## Task item
Only the lines below from the one containing "Google Adwords Reklam Yönetimi" to the one containing "Sosyal Medya Danışmanlığı" should be repeated, both included and unchanged.

Records excerpted from a collection:
━━━━
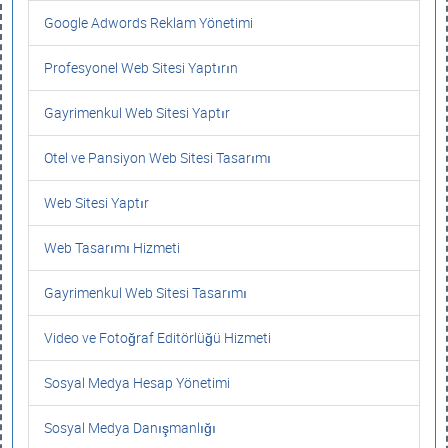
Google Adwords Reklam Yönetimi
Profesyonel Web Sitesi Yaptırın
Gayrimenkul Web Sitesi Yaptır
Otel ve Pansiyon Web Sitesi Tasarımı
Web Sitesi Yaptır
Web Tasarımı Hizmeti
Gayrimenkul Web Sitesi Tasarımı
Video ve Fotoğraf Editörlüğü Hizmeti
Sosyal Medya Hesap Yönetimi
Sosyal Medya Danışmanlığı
━━━━
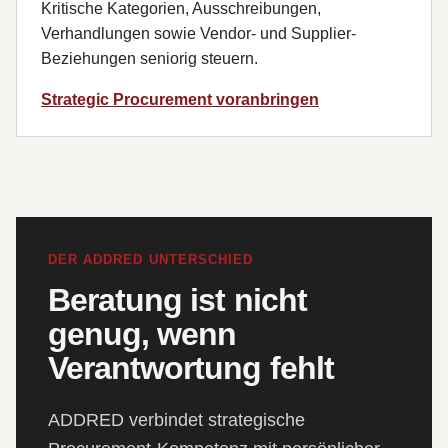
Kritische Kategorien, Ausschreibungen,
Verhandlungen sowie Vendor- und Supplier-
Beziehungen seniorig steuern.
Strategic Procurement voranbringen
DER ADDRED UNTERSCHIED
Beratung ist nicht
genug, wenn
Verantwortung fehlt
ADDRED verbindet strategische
━━━━
## Solved exercise
Google Adwords Reklam Yönetimi
Profesyonel Web Sitesi Yaptırın
Gayrimenkul Web Sitesi Yaptır
Otel ve Pansiyon Web Sitesi Tasarımı
Web Sitesi Yaptır
Web Tasarımı Hizmeti
Gayrimenkul Web Sitesi Tasarımı
Video ve Fotoğraf Editörlüğü Hizmeti
Sosyal Medya Hesap Yönetimi
Sosyal Medya Danışmanlığı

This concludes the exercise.